A summer cloudburst coincided with a long-needed roof repair at the Southern Oregon Historical Society earlier this month, causing catastrophic water damage to the historic old JCPenney building in downtown Medford.
“We have an enormous amount of dehumidifiers running — humidity is not good for this stuff,” said Ron Kramer, executive director of the Historical Society, referring the SOHS archives and collections.
Kramer was standing in the library of the Historical Society’s beleaguered building on Central Avenue Thursday morning. Here a small piece of luck seems to have intervened — the library is the only undamaged area.
“It’s major — all of this stuff is irreplaceable,” he said.
A life-size painting of Abraham Lincoln and a historic organ loomed over his shoulder, while books and working tables surrounded him. He directed BELFOR Property Restoration to make the corridor leading from the front door to the library its top priority. Kramer was determined to keep the library open, he said, if at all possible. To that end, the wall along that corridor was already stripped down to reveal bare support beams.
“They’re doing ‘exploratory demolition,’ taking out some of the walls to determine how much water damage there is,” he said.
Some parts of the building have already been marked as “toast,” he said, including the first- and second-floor bathrooms, multiple walls, most of the roof and ceiling and a portion of the east wall in an expansive collections storage area behind the library. Dehumidifiers were running — with plastic taped from the soaring ceilings and leading down to the floor creating a containment area — to protect the collections, including multiple boxes of film.
Late Thursday morning, he said, artifacts would be moved from the lobby to the society’s off-site collections storage area to protect them as repair teams prepare to begin work on the roof above the lobby.

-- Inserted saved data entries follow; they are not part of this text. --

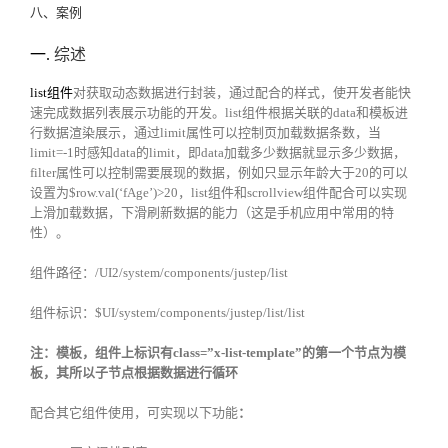
八、案例
一.
综述
list组件
对获取动态数据进行封装，通过配合的样式，使开发者能快
速完成数据列表展示功能的开发。list组件根据关联的data和模板进
行数据渲染展示，通过limit属性可以控制页加载数据条数，当
limit=-1时感知data的limit，即data加载多少数据就显示多少数据，
filter属性可以控制需要展现的数据，例如只显示年龄大于20的可以
设置为$row.val(‘fAge’)>20，list组件和scrollview组件配合可以实现
上滑加载数据，下滑刷新数据的能力（这是手机应用中常用的特
性）。
组件路径：/UI2/system/components/justep/list
组件标识：$UI/system/components/justep/list/list
注：模板，组件上标识有class=”x-list-template”的第一个节点为模
板，其所以子节点根据数据进行循环
配合其它组件使用，可实现以下功能
：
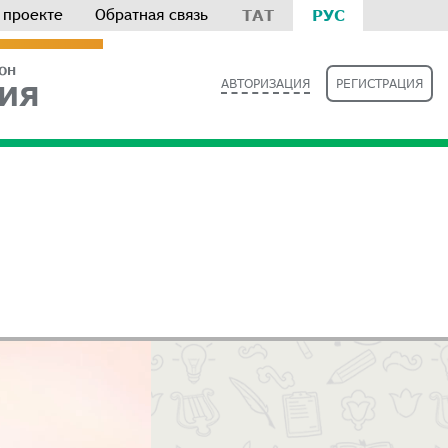
 проекте
Обратная связь
ТАТ
РУС
РОН
АВТОРИЗАЦИЯ
РЕГИСТРАЦИЯ
ИЯ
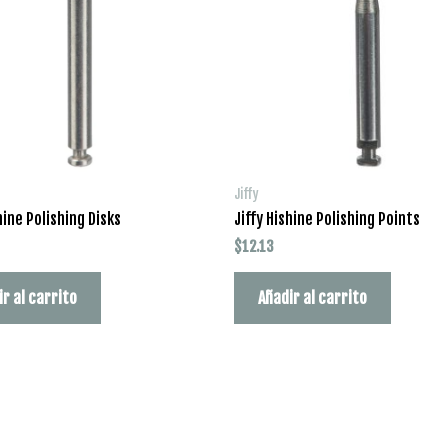
Jiffy
hine Polishing Disks
Jiffy Hishine Polishing Points
$
12.13
ir al carrito
Añadir al carrito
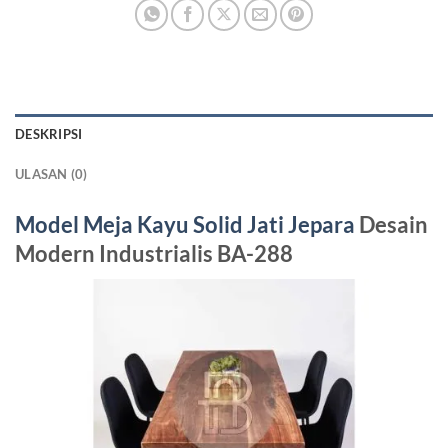
DESKRIPSI
ULASAN (0)
Model Meja Kayu Solid Jati Jepara
Desain
Modern Industrialis BA-288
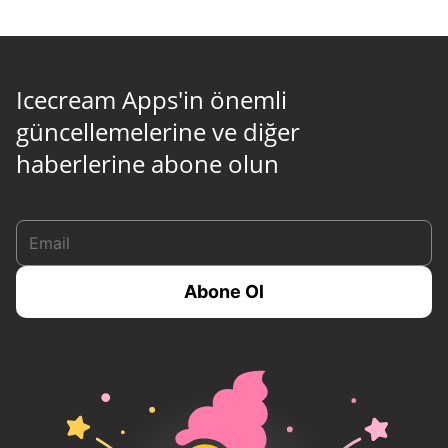
Icecream Apps'in önemli
güncellemelerine ve diğer
haberlerine abone olun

In the upstairs suite — which until a few weeks ago housed the Rogue Valley Times — the whirr of dehumidifiers made it almost impossible to hear voices. Workers on ladders dismantled metal struts previously holding ceiling tiles. More plastic cordoned off the bathrooms and a nearby balcony area.
The second floor was the hardest hit, Kramer said.

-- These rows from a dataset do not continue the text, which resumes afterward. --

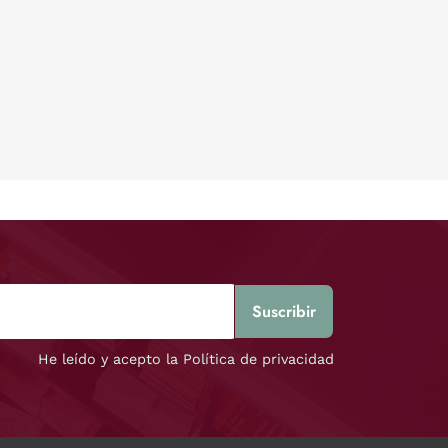
He leído y acepto la Política de privacidad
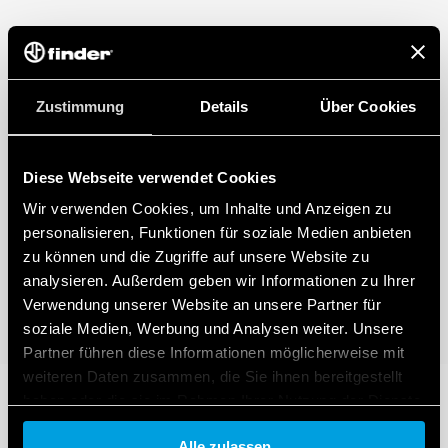
Zustimmung
Details
Über Cookies
Diese Webseite verwendet Cookies
Wir verwenden Cookies, um Inhalte und Anzeigen zu
personalisieren, Funktionen für soziale Medien anbieten
zu können und die Zugriffe auf unsere Website zu
analysieren. Außerdem geben wir Informationen zu Ihrer
Verwendung unserer Website an unsere Partner für
soziale Medien, Werbung und Analysen weiter. Unsere
Partner führen diese Informationen möglicherweise mit
weiteren Daten zusammen, die Sie ihnen bereitgestellt
haben oder die sie im Rahmen Ihrer Nutzung der Dienste
gesammelt haben.
Alle zulassen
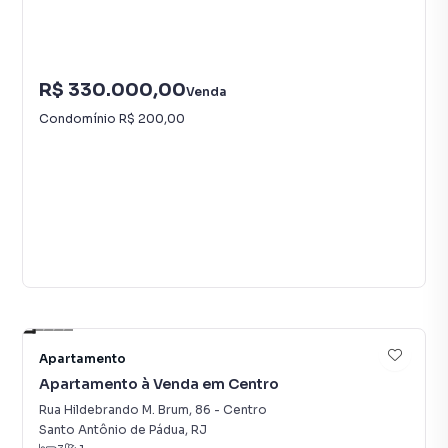
R$ 330.000,00
Venda
Condomínio
R$ 200,00
12
Apartamento
Apartamento à Venda em Centro
Rua Hildebrando M. Brum
,
86
-
Centro
Santo Antônio de Pádua
,
RJ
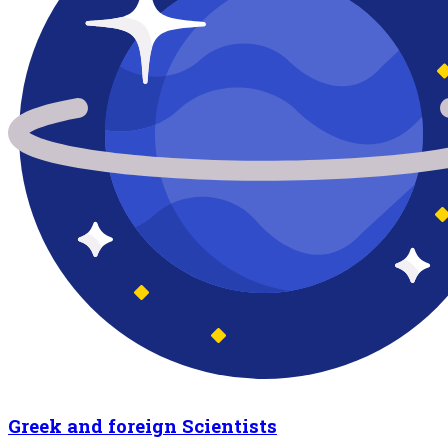
Greek and foreign Scientists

“When I arrived on Monday after the weekend storm, the roofers were doing a great job trying to mitigate the damage. They had a tarp down covering just about the whole floor up there. When they picked up the corners, we pretty much had a swimming pool,” he said.
The damage came from a summer rainstorm over Father’s Day weekend, Kramer said. Two days and nights of rain coincided with a long-awaited roof repair project for the building — built in 1948 — which is a registered historic landmark.

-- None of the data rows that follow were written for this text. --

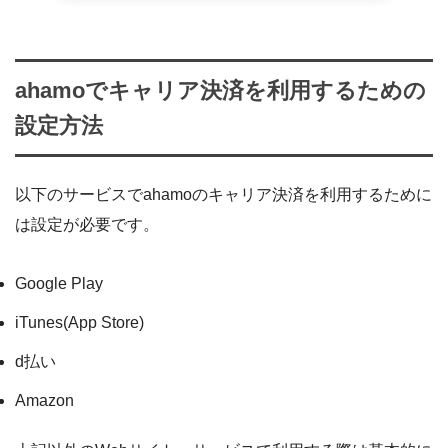
ahamoでキャリア決済を利用するための
設定方法
以下のサービスでahamoのキャリア決済を利用するために
は設定が必要です。
Google Play
iTunes(App Store)
d払い
Amazon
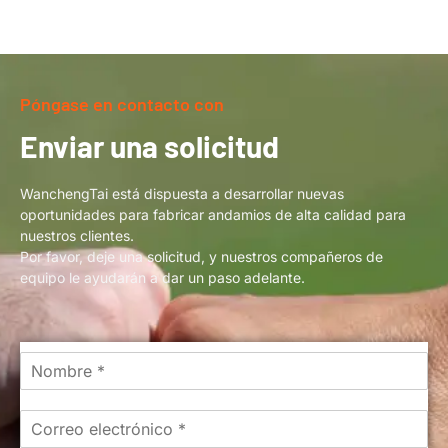
Póngase en contacto con
Enviar una solicitud
WanchengTai está dispuesta a desarrollar nuevas
oportunidades para fabricar andamios de alta calidad para
nuestros clientes.
Por favor, deje una solicitud, y nuestros compañeros de
equipo le ayudarán a dar un paso adelante.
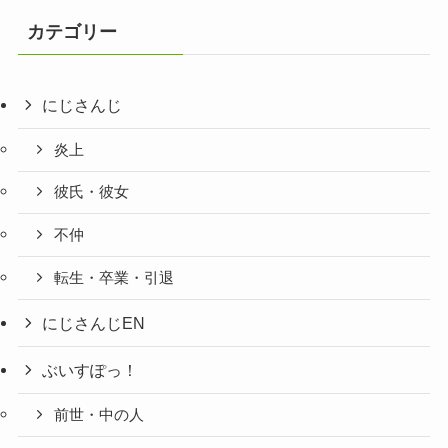
カテゴリー
にじさんじ
炎上
彼氏・彼女
不仲
転生・卒業・引退
にじさんじEN
ぶいすぽっ！
前世・中の人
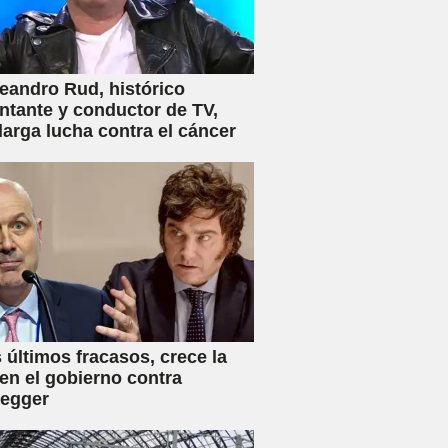
eandro Rud, histórico
ntante y conductor de TV,
 larga lucha contra el cáncer
s últimos fracasos, crece la
en el gobierno contra
negger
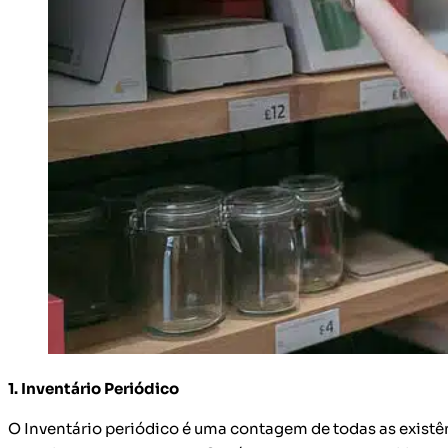
1. Inventário Periódico
O Inventário periódico é uma contagem de todas as existên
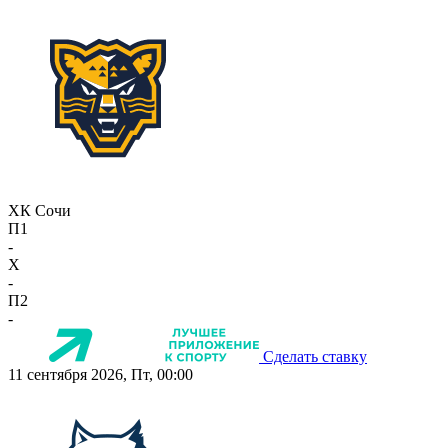
ХК Сочи
П1
-
X
-
П2
-
Сделать ставку
11 сентября 2026, Пт, 00:00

“The building has needed a new roof for many years,” Kramer said.
During previous rainy days, the historical society positioned large plastic garbage cans under the most serious leaks. During the clean-up after the storm, Kramer said the trash cans were completely filled with water.
The damage occurred because a cover over the roof under repair was “not sufficiently airtight,” Kramer said, when the storm blew through. Aside from curatorial staff at the off-site collections space, staff are now forced to work from home indefinitely, not only because of the lack of bathrooms, but because of the dehumidifiers.
They require so much power to run, some of the building’s lights have to be kept off to reserve power, Kramer said. They have also impacted the air conditioning.
“The dehumidifiers are drying everything out, making it hotter, and the air conditioning was running so we had to turn it off, but the unit is from like 1988, so the service people told us, ‘If you turn it off, you may not be able to get it come back on,’” he said.
The society was forced to turn off the system and hope for the best, one of many ripple effects of the water damage, he said. The full scope of the damage is not known yet, but plans to open the second floor as a museum in October and revitalize the expansive downstairs area as an event space are on hold for the time being.